## PROBLEM
Check each line of the records below and collect those that include the word "bounding".
+++
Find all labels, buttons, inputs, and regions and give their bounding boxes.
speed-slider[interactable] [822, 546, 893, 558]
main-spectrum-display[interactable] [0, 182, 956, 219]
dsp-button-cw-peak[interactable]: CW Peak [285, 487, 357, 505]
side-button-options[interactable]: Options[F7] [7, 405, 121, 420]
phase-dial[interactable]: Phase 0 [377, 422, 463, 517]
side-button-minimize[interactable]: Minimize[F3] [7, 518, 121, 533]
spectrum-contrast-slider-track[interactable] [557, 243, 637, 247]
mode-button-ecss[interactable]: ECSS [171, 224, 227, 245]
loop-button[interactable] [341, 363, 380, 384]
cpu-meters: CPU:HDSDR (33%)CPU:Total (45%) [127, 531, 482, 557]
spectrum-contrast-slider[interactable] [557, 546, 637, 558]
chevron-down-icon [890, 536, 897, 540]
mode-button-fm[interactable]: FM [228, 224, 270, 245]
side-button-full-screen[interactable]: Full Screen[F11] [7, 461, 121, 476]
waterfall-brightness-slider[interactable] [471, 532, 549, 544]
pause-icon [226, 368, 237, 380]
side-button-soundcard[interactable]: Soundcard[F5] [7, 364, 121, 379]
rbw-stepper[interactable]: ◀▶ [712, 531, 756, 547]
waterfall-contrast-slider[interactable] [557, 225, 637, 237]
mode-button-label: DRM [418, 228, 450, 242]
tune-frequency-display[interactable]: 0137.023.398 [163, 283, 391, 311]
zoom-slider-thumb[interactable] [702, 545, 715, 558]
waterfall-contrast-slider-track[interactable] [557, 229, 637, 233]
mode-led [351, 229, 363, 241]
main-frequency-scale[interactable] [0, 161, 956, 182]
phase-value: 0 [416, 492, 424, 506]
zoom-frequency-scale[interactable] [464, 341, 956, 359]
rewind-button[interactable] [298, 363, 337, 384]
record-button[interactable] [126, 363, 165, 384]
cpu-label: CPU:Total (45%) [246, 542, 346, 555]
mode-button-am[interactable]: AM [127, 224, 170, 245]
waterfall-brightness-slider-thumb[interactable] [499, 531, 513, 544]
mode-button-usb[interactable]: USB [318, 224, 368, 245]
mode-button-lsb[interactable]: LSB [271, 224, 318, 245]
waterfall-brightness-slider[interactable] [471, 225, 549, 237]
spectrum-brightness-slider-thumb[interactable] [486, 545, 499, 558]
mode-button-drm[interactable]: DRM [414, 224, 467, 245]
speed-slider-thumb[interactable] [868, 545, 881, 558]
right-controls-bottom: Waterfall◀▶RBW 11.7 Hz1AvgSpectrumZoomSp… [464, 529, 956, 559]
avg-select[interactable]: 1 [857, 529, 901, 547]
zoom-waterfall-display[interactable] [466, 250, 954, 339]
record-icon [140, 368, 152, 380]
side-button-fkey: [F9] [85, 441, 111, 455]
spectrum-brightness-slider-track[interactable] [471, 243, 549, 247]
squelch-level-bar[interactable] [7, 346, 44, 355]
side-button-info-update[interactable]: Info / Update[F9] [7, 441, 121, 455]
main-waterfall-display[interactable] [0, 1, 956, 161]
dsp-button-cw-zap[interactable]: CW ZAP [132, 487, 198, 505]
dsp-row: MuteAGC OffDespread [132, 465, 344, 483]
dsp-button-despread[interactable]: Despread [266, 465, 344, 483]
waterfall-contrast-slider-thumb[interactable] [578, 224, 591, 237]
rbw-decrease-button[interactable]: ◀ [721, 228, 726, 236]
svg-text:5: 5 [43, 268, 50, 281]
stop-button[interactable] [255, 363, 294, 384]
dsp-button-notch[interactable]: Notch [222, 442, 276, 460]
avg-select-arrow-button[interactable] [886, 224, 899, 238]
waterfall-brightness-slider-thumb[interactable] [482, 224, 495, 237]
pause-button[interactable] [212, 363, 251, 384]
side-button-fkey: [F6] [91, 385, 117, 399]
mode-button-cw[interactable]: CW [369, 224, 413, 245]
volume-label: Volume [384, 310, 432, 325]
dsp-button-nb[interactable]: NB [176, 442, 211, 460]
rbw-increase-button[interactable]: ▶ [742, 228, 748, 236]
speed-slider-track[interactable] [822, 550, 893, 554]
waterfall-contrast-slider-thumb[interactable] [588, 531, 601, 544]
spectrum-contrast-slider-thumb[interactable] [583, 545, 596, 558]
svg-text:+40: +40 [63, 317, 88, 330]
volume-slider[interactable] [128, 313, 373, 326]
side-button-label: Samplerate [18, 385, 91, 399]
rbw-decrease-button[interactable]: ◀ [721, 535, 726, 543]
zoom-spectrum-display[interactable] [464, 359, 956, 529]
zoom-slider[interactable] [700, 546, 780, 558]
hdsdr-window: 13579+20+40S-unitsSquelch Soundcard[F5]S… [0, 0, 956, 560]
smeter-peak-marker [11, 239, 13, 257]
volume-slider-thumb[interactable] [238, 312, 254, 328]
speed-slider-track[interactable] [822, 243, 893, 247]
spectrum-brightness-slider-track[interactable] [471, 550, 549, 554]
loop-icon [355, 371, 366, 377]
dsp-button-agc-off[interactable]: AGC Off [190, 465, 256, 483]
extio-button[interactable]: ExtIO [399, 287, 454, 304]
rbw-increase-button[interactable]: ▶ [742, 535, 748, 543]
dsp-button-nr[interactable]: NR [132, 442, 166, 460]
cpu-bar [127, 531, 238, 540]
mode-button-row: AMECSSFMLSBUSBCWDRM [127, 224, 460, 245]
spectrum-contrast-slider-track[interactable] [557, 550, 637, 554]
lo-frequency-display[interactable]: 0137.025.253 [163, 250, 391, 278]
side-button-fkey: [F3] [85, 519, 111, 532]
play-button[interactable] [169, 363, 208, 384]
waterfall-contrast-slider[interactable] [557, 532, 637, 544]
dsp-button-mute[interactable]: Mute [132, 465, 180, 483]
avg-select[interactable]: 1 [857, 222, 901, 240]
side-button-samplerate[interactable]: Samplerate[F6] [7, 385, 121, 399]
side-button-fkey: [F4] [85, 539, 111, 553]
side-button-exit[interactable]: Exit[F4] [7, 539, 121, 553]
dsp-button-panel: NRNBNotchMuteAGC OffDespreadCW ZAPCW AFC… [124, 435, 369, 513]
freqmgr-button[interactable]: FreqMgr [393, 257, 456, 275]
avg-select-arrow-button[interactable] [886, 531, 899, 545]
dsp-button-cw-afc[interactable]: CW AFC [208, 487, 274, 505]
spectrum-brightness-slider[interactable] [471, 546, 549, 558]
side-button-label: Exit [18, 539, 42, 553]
+++
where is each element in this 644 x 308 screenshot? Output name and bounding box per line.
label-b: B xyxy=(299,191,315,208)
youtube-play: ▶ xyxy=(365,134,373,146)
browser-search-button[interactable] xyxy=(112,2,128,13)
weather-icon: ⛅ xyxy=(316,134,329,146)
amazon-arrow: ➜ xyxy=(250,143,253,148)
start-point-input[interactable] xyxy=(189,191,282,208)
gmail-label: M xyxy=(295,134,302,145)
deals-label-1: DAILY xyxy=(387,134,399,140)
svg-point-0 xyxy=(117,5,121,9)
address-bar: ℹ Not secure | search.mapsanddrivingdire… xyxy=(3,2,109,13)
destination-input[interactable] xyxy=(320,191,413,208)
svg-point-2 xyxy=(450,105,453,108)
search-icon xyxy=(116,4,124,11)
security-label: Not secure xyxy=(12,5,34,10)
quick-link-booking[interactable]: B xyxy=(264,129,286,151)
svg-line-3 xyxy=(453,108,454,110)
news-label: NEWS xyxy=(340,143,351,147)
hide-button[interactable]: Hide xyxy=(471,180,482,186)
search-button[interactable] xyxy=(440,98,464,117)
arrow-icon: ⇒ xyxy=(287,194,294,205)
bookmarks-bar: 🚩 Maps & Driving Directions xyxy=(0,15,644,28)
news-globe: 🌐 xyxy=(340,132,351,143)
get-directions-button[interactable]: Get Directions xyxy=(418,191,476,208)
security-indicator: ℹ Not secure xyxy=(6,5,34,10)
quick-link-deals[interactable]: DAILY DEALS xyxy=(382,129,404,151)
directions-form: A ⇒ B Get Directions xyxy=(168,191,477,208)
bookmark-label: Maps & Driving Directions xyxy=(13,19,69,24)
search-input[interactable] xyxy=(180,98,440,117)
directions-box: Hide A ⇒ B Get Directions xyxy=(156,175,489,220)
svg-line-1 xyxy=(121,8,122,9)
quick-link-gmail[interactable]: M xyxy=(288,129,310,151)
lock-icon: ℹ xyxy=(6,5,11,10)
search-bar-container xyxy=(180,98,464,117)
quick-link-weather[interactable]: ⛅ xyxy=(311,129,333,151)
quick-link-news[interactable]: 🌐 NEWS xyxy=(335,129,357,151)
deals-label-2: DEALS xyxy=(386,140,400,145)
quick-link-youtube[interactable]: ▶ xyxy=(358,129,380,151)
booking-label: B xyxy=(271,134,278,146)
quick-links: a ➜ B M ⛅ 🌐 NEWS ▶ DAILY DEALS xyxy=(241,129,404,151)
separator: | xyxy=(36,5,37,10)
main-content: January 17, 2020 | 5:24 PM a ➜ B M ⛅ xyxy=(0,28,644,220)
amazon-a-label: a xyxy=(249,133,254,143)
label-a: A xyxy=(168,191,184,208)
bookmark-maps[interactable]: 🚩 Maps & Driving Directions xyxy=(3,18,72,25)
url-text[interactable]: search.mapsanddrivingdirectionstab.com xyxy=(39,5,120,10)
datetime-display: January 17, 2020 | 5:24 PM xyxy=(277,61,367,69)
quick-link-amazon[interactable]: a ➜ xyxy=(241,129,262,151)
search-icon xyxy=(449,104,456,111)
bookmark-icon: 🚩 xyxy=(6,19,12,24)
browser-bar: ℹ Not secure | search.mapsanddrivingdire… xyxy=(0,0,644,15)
+++
## TASK OUTPUT
Find all labels, buttons, inputs, and regions and give their bounding boxes.
where is each element in this 644 x 308 screenshot? Output name and bounding box per line.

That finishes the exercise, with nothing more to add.